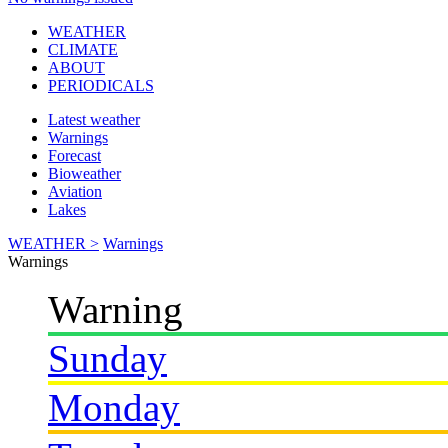
WEATHER
CLIMATE
ABOUT
PERIODICALS
Latest weather
Warnings
Forecast
Bioweather
Aviation
Lakes
WEATHER >
Warnings
Warnings
Warning
Sunday
Monday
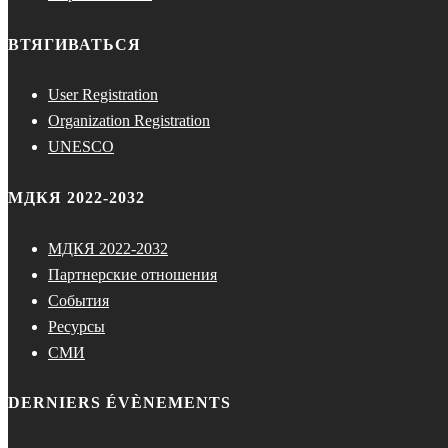
ВТЯГИВАТЬСЯ
User Registration
Organization Registration
UNESCO
МДКЯ 2022-2032
МДКЯ 2022-2032
Партнерские отношения
События
Ресурсы
СМИ
DERNIERS ÉVÈNEMENTS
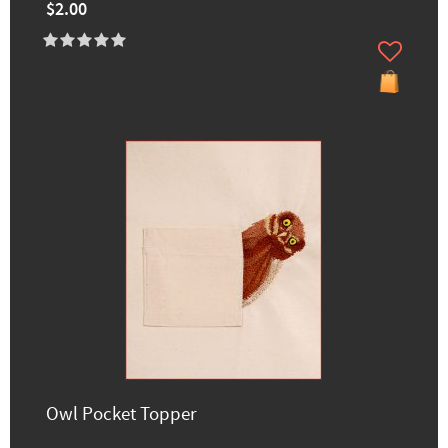
$2.00
Owl Pocket Topper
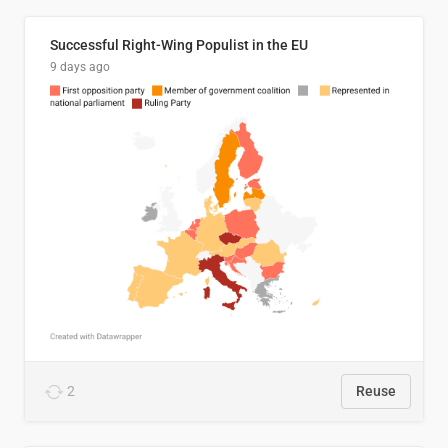
Successful Right-Wing Populist in the EU
9 days ago
2
Reuse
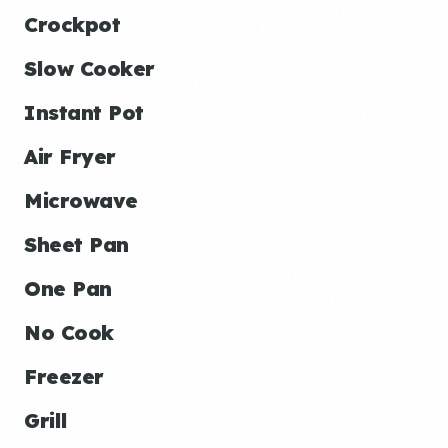
Crockpot
Slow Cooker
Instant Pot
Air Fryer
Microwave
Sheet Pan
One Pan
No Cook
Freezer
Grill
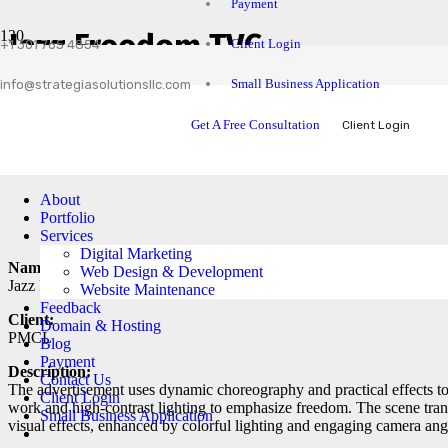
Payment
Jazz Freedom TVC
Client Login
+1 301 765 4854
Small Business Application
info@strategiasolutionsllc.com
Get A Free Consultation
Client Login
About
Portfolio
Services
Digital Marketing
Name:
Web Design & Development
Jazz Freedom TVC
Website Maintenance
Feedback
Client:
Domain & Hosting
PMCL
Blog
Payment
Description:
Contact Us
The advertisement uses dynamic choreography and practical effects to
Client Login
work and high-contrast lighting to emphasize freedom. The scene tran
Small Business Application
visual effects, enhanced by colorful lighting and engaging camera ang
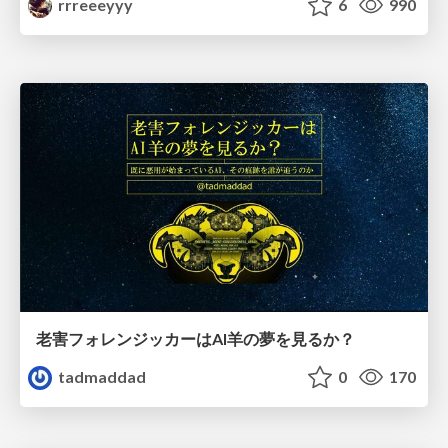
rrreeeyyy
6
990
老害フォレンジッカーはAI羊の夢を見るか？
tadmaddad
0
170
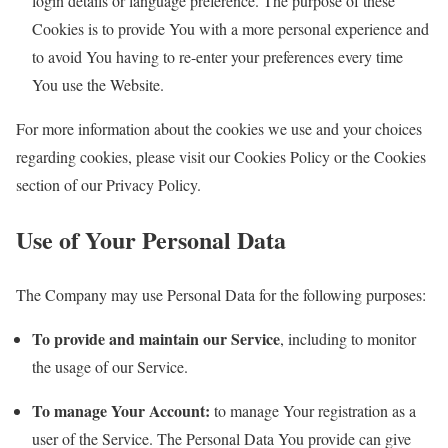
login details or language preference. The purpose of these
Cookies is to provide You with a more personal experience and
to avoid You having to re-enter your preferences every time
You use the Website.
For more information about the cookies we use and your choices
regarding cookies, please visit our Cookies Policy or the Cookies
section of our Privacy Policy.
Use of Your Personal Data
The Company may use Personal Data for the following purposes:
To provide and maintain our Service
, including to monitor
the usage of our Service.
To manage Your Account:
to manage Your registration as a
user of the Service. The Personal Data You provide can give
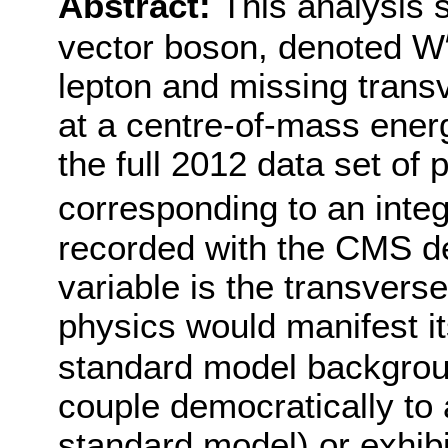
Abstract:
This analysis 
vector boson, denoted W
′
lepton and missing trans
at a centre-of-mass ener
the full 2012 data set of 
corresponding to an integ
recorded with the CMS de
variable is the transver
physics would manifest it
standard model backgro
couple democratically to 
standard model) or exhibi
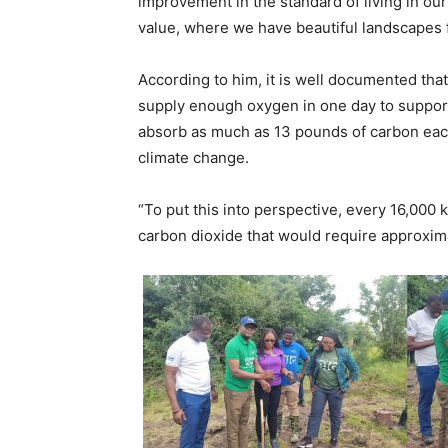
improvement in the standard of living in ou
value, where we have beautiful landscapes f
According to him, it is well documented that
supply enough oxygen in one day to support 
absorb as much as 13 pounds of carbon each y
climate change.
“To put this into perspective, every 16,000 
carbon dioxide that would require approxima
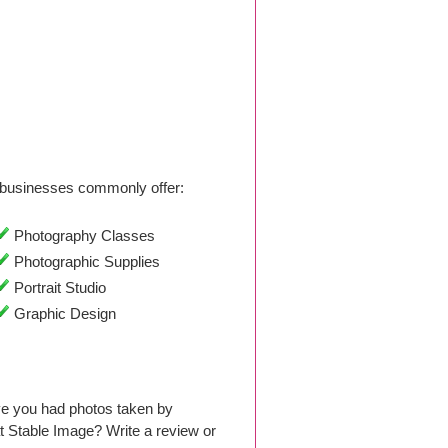
businesses commonly offer:
Photography Classes
Photographic Supplies
Portrait Studio
Graphic Design
ve you had photos taken by
 Stable Image? Write a review or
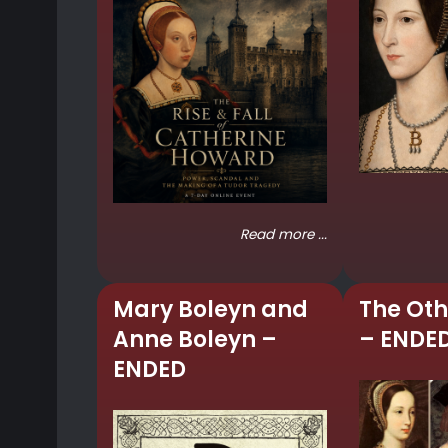
Read more ...
Mary Boleyn and
The Oth
Anne Boleyn –
– ENDE
ENDED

========================

Task statement — Locate the word "lighting" in the entries, and copy every line where it is found.

Answer for this exercise —
work and high-contrast lighting to emphasize freedom. The scene tran
visual effects, enhanced by colorful lighting and engaging camera ang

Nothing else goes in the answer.